Overview

Image explaining Prompt Analyzer architecture

Prompt Analyzer Implementation Details

Prompt Analyzer is a Streamlit-based application designed to process and analyze natural language prompts using advanced embedding models and metrics. It provides tools for sorting prompts by various quality metrics and supports exporting results for further analysis.

Highlights

  • Interactive Interface: Built using Streamlit for user-friendly operation.

  • Customizable Analysis: Users can select metrics like Semantic Vocabulary Richness, Relevance, and Lexical Density.

  • Advanced Embeddings: Utilizes SentenceTransformer models for semantic representation.

Prerequisites

  • Install Dependencies: Ensure all required Python packages are installed: .. code-block:: bash

    pip install streamlit sentence-transformers scikit-learn nltk pandas

  • Download Pre-Trained Models: Ensure that SentenceTransformer models (e.g., “all-mpnet-base-v2”) are available locally. These are downloaded automatically during the first run.

  • Python Environment: Use a Python environment (3.8 or higher) for smooth operation.

Architecture Overview

The application follows a modular architecture detailed below:

  1. Dependencies - Key libraries include:

    • Streamlit for the user interface.

    • SentenceTransformer for generating embeddings.

    • scikit-learn for computing similarity and clustering.

    • nltk for tokenization and syntactic analysis.

  2. Embedding Model - Model: “all-mpnet-base-v2” - Embeddings are generated for each prompt and used for computing semantic metrics like Semantic Diversity Score (SDS) and Relevance.

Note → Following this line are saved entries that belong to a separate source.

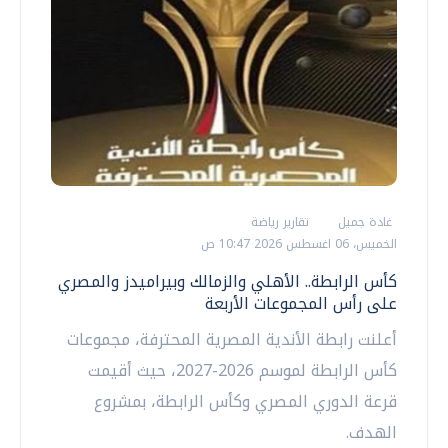
غادة جميل
تقارير رياضة
الخميس، 06 اغسطس 2026 10:47 ص
كأس الرابطة.. الأهلي والزمالك وبيراميدز والمصري
على رأس المجموعات الأربعة
أعلنت رابطة الأندية المصرية المحترفة، مجموعات
كأس الرابطة لموسم 2026-2027، حيث أقيمت
قرعة الدوري المصري وكأس الرابطة، بمشروع
الهدف.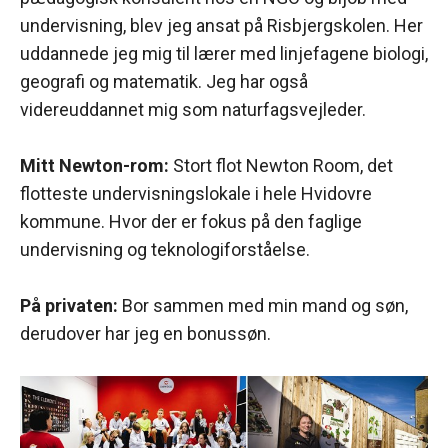
undervisning, blev jeg ansat på Risbjergskolen. Her
uddannede jeg mig til lærer med linjefagene biologi,
geografi og matematik. Jeg har også
videreuddannet mig som naturfagsvejleder.
Mitt Newton-rom:
Stort flot Newton Room, det
flotteste undervisningslokale i hele Hvidovre
kommune. Hvor der er fokus på den faglige
undervisning og teknologiforståelse.
På privaten:
Bor sammen med min mand og søn,
derudover har jeg en bonussøn.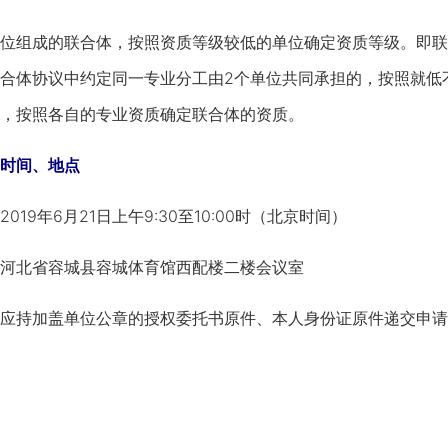
组成的联合体，按照资质等级较低的单位确定资质等级。即联
合体协议中约定同一专业分工由2个单位共同承担的，按照就低
，按照各自的专业资质确定联合体的资质。
交时间、地点
9年6月21日上午9:30至10:00时（北京时间）
北省容城县容城体育馆西配楼二楼会议室
持加盖单位公章的授权委托书原件、本人身份证原件递交申请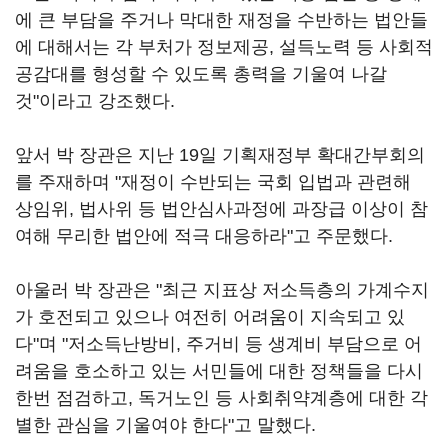
에 큰 부담을 주거나 막대한 재정을 수반하는 법안들
에 대해서는 각 부처가 정보제공, 설득노력 등 사회적
공감대를 형성할 수 있도록 총력을 기울여 나갈
것"이라고 강조했다.
앞서 박 장관은 지난 19일 기획재정부 확대간부회의
를 주재하며 "재정이 수반되는 국회 입법과 관련해
상임위, 법사위 등 법안심사과정에 과장급 이상이 참
여해 무리한 법안에 적극 대응하라"고 주문했다.
아울러 박 장관은 "최근 지표상 저소득층의 가계수지
가 호전되고 있으나 여전히 어려움이 지속되고 있
다"며 "저소득난방비, 주거비 등 생계비 부담으로 어
려움을 호소하고 있는 서민들에 대한 정책들을 다시
한번 점검하고, 독거노인 등 사회취약계층에 대한 각
별한 관심을 기울여야 한다"고 말했다.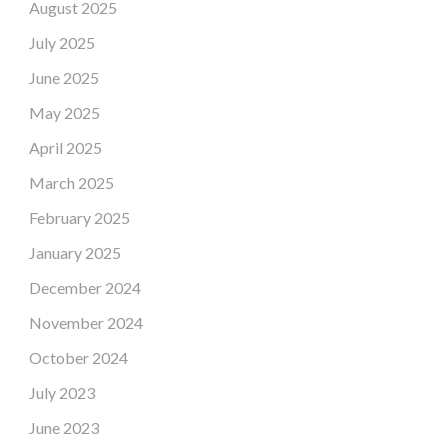
August 2025
July 2025
June 2025
May 2025
April 2025
March 2025
February 2025
January 2025
December 2024
November 2024
October 2024
July 2023
June 2023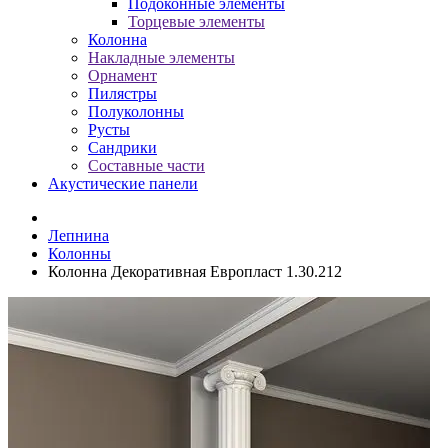
Подоконные элементы
Торцевые элементы
Колонна
Накладные элементы
Орнамент
Пилястры
Полуколонны
Русты
Сандрики
Составные части
Акустические панели
Лепнина
Колонны
Колонна Декоративная Европласт 1.30.212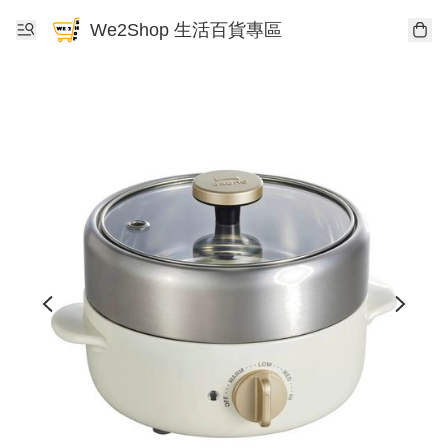
We2Shop 生活百貨專區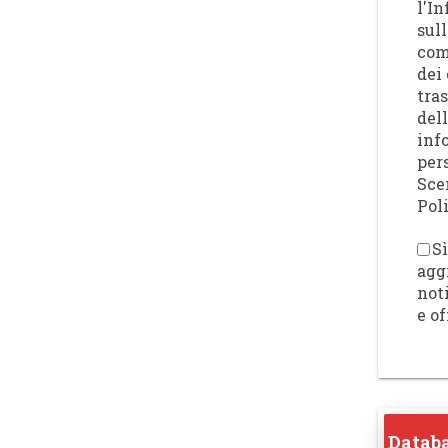
l'I
sull
com
dei 
tra
del
inf
per
Sce
Poli
Sì
agg
not
e of
Databa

  3. Frontend (Streamlit) - Interactive interface with options for:

    • Entering test prompts and optional reference prompts.

    • Selecting sorting metrics.

    • Displaying results in a table format.

    • Enabling file download for processed results.

  4. Backend (Prompt Analysis and Sorting) - Text Processing:

    • Tokenizes text, removes stop words, and processes input prompts.

    • Metric Computation: - Metrics like Semantic Richness, Lexical Density, and Parse Tree Depth are calculated for each prompt.

    • Sorting and Scoring: - Prompts are scored based on the selected metric and sorted for display.

    • Relevance Analysis: - Uses hybrid metrics (semantic, lexical, and structural) to compute relevance between test and reference prompts.

  5. Main Functionalities - Prompt Analysis:

    • Prompts are analyzed using semantic and syntactic metrics.

    • Relevance Computation: - Test prompts are compared to reference prompts for relevance.

    • Redundancy Removal: - Removes redundant prompts by comparing embeddings and keeping the most relevant ones.

Code Walkthrough

1. Embedding Initialization

  • Model: “all-mpnet-base-v2”

  • SentenceTransformer is used to generate embeddings for each prompt: .. code-block:: python

    from sentence_transformers import SentenceTransformer model = SentenceTransformer(“all-mpnet-base-v2”) embeddings = model.encode(prompts_list)

2. User Interface

  • Sidebar options include: - Text input for entering prompts. - Metric selection dropdown. - Optional reference prompt input for relevance analysis. - Analyze button to start processing.

3. Prompt Processing

  • Text Preprocessing: - Tokenizes text, removes punctuation and stop words using nltk.

  • Embedding Generation: - Converts prompts into dense vectors using SentenceTransformer.

4. Metric Computation

  • Semantic Richness: - Combines Semantic Diversity Score (SDS) and Semantic Repetition Penalty (SRP).

  • Lexical Density: - Measures the proportion of content words in a prompt.

  • Relevance: - Combines lexical, semantic, and structural similarity scores.

5. Result Display and Export

  • Results are displayed in a table and can be exported as JSON for further analysis: .. code-block:: python

    import pandas as pd df = pd.DataFrame(results, columns=[“Prompt”, “Score”]) st.table(df)

Usage

1. Enter Prompts
  • Input test prompts in the provided text box.

2. Select Metric
  • Choose a sorting metric (e.g., Semantic Vocabulary Richness, Relevance).

3. Analyze
  • Click the “Analyze” button to compute scores.

4. View Results
  • Sorted results are displayed in a table with optional download for processed data.

Technical Requirements

  • Python Packages: - Streamlit - sentence-transformers - scikit-learn - nltk - pandas

  • Hardware: - Recommended: GPU-enabled machine for faster embedding computation.